About this exercise
Note each line in the data holding the string "senest" and report it.

Data provided
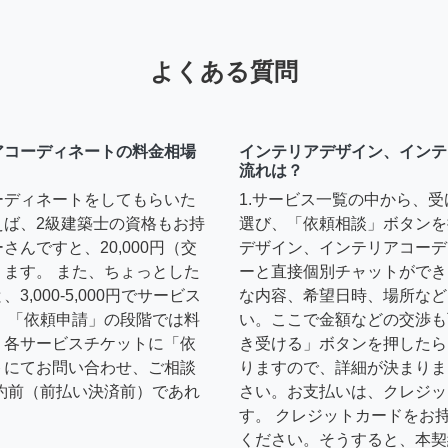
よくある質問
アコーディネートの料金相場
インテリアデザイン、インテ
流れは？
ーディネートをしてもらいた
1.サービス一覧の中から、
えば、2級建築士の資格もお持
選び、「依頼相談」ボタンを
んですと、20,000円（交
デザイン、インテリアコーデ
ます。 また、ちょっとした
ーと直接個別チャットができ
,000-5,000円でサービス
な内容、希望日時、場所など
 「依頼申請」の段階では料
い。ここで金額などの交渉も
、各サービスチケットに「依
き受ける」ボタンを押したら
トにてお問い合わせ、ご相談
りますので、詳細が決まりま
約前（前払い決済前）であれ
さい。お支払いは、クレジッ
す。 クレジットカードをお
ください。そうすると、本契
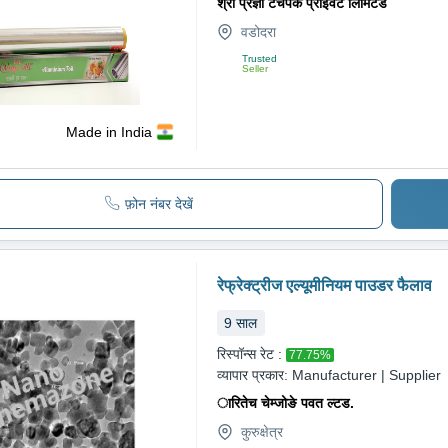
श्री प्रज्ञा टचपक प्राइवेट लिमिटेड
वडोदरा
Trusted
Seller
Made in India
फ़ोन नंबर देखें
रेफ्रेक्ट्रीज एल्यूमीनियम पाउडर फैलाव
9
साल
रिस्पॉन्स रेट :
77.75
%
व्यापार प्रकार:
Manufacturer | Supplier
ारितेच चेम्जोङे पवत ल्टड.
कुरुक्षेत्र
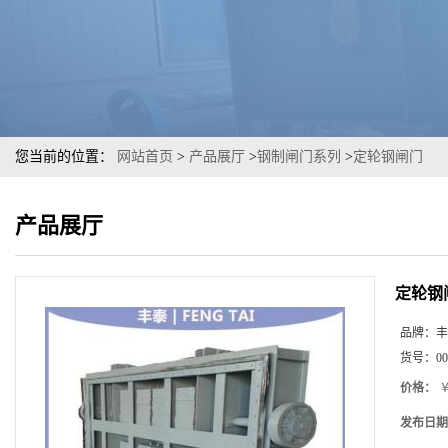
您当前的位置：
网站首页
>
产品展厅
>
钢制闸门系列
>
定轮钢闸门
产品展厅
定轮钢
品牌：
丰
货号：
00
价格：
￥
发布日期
--
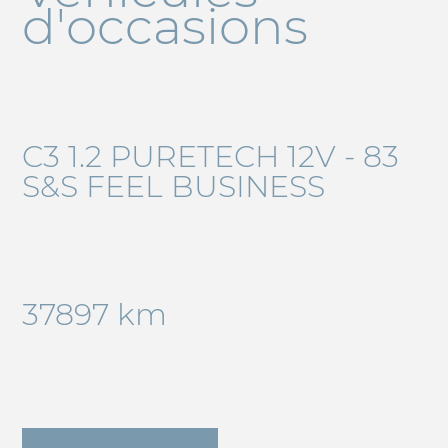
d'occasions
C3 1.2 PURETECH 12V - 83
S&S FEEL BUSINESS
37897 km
...
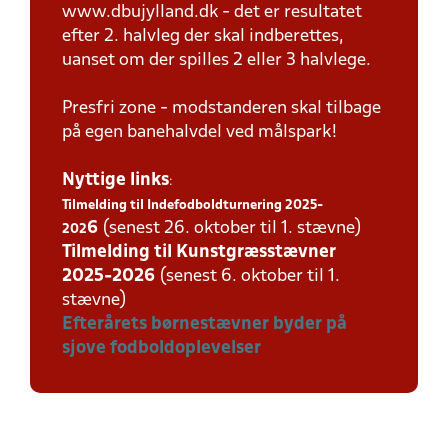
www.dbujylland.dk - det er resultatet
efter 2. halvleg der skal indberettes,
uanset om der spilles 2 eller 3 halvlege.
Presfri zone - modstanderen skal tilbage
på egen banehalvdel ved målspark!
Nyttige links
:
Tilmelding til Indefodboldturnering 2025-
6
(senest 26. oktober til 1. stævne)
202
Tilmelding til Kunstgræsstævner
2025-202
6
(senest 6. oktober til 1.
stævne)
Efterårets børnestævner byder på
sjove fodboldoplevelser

Solution to this exercise
(senest 26. oktober til 1. stævne)
(senest 6. oktober til 1.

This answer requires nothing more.